## Instructions for the task
Every line of the records that contains the string "baking" counts once; give the total and nothing else.

:::::

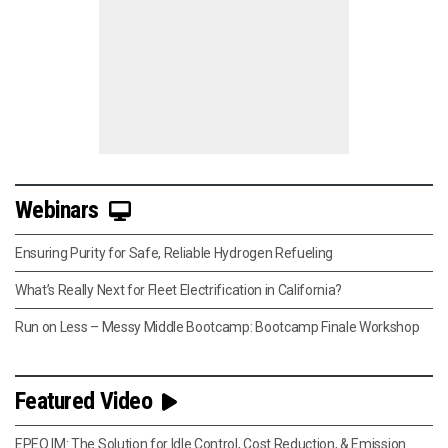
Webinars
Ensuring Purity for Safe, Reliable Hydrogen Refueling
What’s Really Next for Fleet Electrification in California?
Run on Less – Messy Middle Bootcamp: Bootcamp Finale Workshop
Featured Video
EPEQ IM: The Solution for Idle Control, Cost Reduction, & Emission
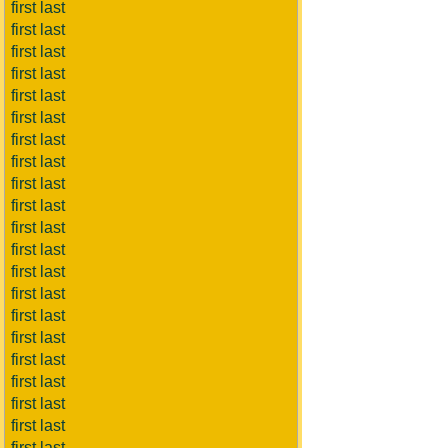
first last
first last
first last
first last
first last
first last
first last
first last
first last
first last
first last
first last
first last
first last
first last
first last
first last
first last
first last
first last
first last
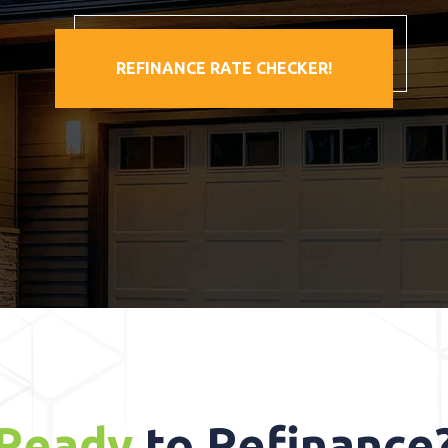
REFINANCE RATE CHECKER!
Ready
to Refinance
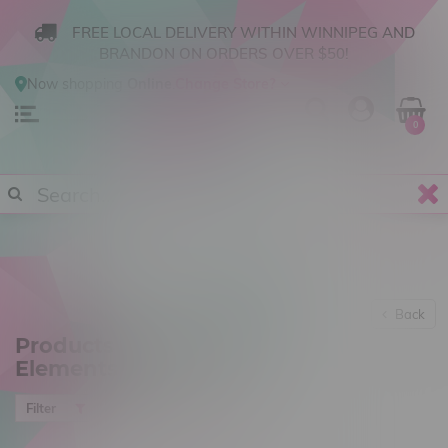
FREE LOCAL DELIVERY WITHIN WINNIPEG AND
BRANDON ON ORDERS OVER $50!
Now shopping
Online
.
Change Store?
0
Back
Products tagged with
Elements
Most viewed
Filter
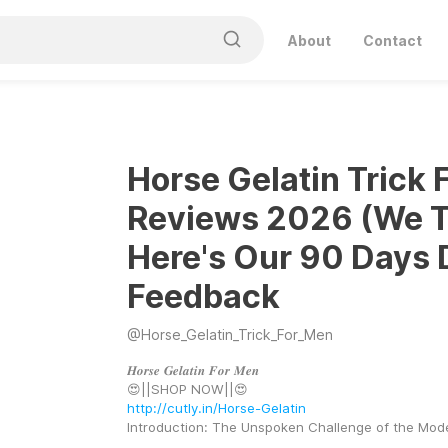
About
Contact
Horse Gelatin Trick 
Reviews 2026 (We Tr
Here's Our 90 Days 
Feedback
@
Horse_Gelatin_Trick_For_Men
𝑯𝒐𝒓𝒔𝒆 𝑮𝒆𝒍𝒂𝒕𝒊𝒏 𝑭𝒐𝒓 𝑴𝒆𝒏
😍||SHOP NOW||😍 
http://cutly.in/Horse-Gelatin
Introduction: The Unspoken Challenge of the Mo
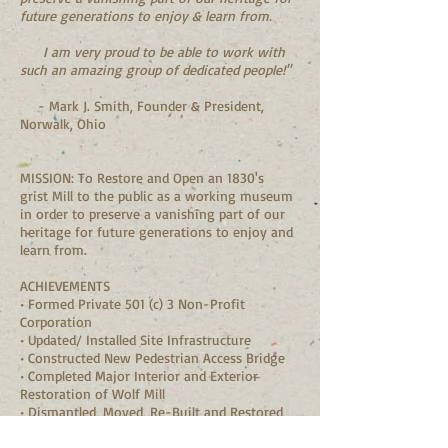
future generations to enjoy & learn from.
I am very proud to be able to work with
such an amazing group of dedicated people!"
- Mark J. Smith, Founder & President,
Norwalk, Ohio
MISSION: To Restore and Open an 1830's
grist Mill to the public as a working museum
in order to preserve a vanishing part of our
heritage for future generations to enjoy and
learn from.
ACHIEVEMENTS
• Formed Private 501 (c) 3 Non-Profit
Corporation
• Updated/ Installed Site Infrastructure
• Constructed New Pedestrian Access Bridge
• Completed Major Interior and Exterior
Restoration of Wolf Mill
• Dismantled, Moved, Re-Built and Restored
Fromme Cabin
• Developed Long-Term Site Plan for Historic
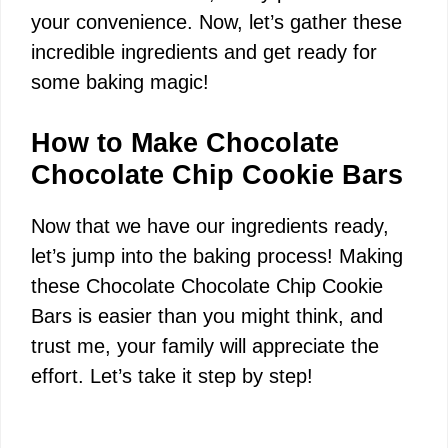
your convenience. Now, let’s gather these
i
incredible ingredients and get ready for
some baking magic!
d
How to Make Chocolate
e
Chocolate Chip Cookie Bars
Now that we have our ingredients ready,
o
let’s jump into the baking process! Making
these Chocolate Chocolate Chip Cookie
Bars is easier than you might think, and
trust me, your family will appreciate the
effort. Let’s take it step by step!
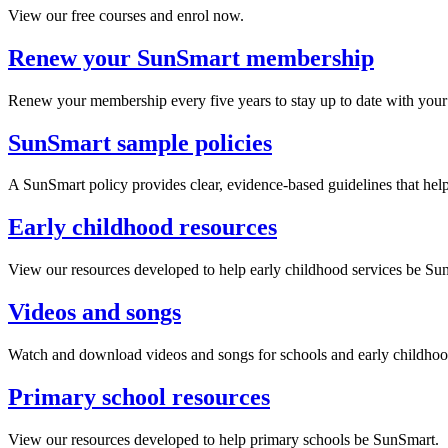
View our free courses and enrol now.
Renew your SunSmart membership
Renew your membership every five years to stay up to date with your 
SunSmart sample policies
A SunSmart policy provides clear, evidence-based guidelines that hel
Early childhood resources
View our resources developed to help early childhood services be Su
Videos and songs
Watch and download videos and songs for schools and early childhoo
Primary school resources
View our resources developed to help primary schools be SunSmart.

:::::

## Exercise response
2